## Work to be completed
Your answer should be the records, copied exactly, with the pictures removed.

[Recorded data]
[Start of section]

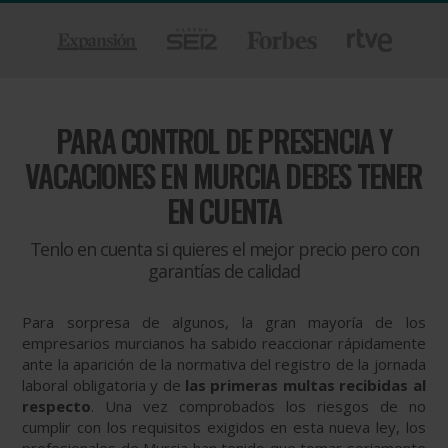
PARA
CONTROL DE PRESENCIA Y
VACACIONES EN MURCIA DEBES TENER
EN CUENTA
Tenlo en cuenta si quieres el mejor precio pero con
garantías de calidad
Para sorpresa de algunos, la gran mayoría de los
empresarios murcianos ha sabido reaccionar rápidamente
ante la aparición de la normativa del registro de la jornada
laboral obligatoria y de
las primeras multas recibidas al
respecto
. Una vez comprobados los riesgos de no
cumplir con los requisitos exigidos en esta nueva ley, los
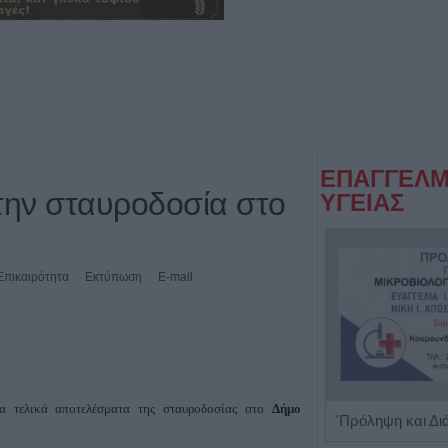
ΕΠΑΓΓΕΛΜ
την σταυροδοσία στο
ΥΓΕΙΑΣ
Επικαιρότητα
Εκτύπωση
E-mail
 τελικά αποτελέσματα της σταυροδοσίας στο
Δήμο
Ψυχίατρος - Ψυχοθεραπευτής 'Αποστολίκας Απόστολος'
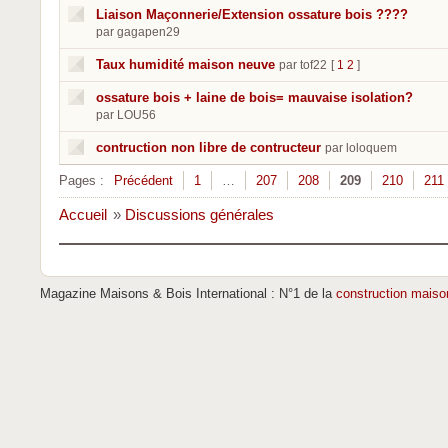
Liaison Maçonnerie/Extension ossature bois ????
par gagapen29
Taux humidité maison neuve
par tof22
[
1
2
]
ossature bois + laine de bois= mauvaise isolation?
par LOU56
contruction non libre de contructeur
par loloquem
Pages :
Précédent
1
…
207
208
209
210
211
Accueil
»
Discussions générales
Magazine Maisons & Bois International : N°1 de la
construction maiso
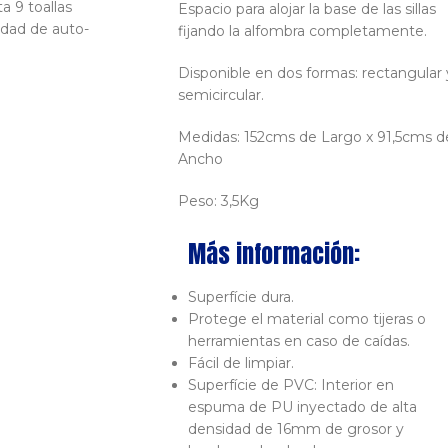
a 9 toallas
Espacio para alojar la base de las sillas
idad de auto-
fijando la alfombra completamente.
Disponible en dos formas: rectangular 
semicircular.
Medidas: 152cms de Largo x 91,5cms d
Ancho
Peso: 3,5Kg
Más información:
Superfície dura.
Protege el material como tijeras o
herramientas en caso de caídas.
Fácil de limpiar.
Superfície de PVC: Interior en
espuma de PU inyectado de alta
densidad de 16mm de grosor y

[End of section]

## Answer box
PARA
CONTROL DE PRESENCIA Y
VACACIONES EN MURCIA DEBES TENER
EN CUENTA
Tenlo en cuenta si quieres el mejor precio pero con
garantías de calidad
Para sorpresa de algunos, la gran mayoría de los
empresarios murcianos ha sabido reaccionar rápidamente
ante la aparición de la normativa del registro de la jornada
laboral obligatoria y de
las primeras multas recibidas al
respecto
. Una vez comprobados los riesgos de no
cumplir con los requisitos exigidos en esta nueva ley, los
ΕΠΑΓΓΕΛΜ
την σταυροδοσία στο
ΥΓΕΙΑΣ
Επικαιρότητα
Εκτύπωση
E-mail
 τελικά αποτελέσματα της σταυροδοσίας στο
Δήμο
Ψυχίατρος - Ψυχοθεραπευτής 'Αποστολίκας Απόστολος'
Liaison Maçonnerie/Extension ossature bois ????
par gagapen29
Taux humidité maison neuve
par tof22
[
1
2
]
ossature bois + laine de bois= mauvaise isolation?
par LOU56
contruction non libre de contructeur
par loloquem
Pages :
Précédent
1
…
207
208
209
210
211
Accueil
»
Discussions générales
Magazine Maisons & Bois International : N°1 de la
construction maiso
a 9 toallas
Espacio para alojar la base de las sillas
idad de auto-
fijando la alfombra completamente.
Disponible en dos formas: rectangular 
semicircular.
Medidas: 152cms de Largo x 91,5cms d
Ancho
Peso: 3,5Kg
Más información:
Superfície dura.
Protege el material como tijeras o
herramientas en caso de caídas.
Fácil de limpiar.
Superfície de PVC: Interior en
espuma de PU inyectado de alta
densidad de 16mm de grosor y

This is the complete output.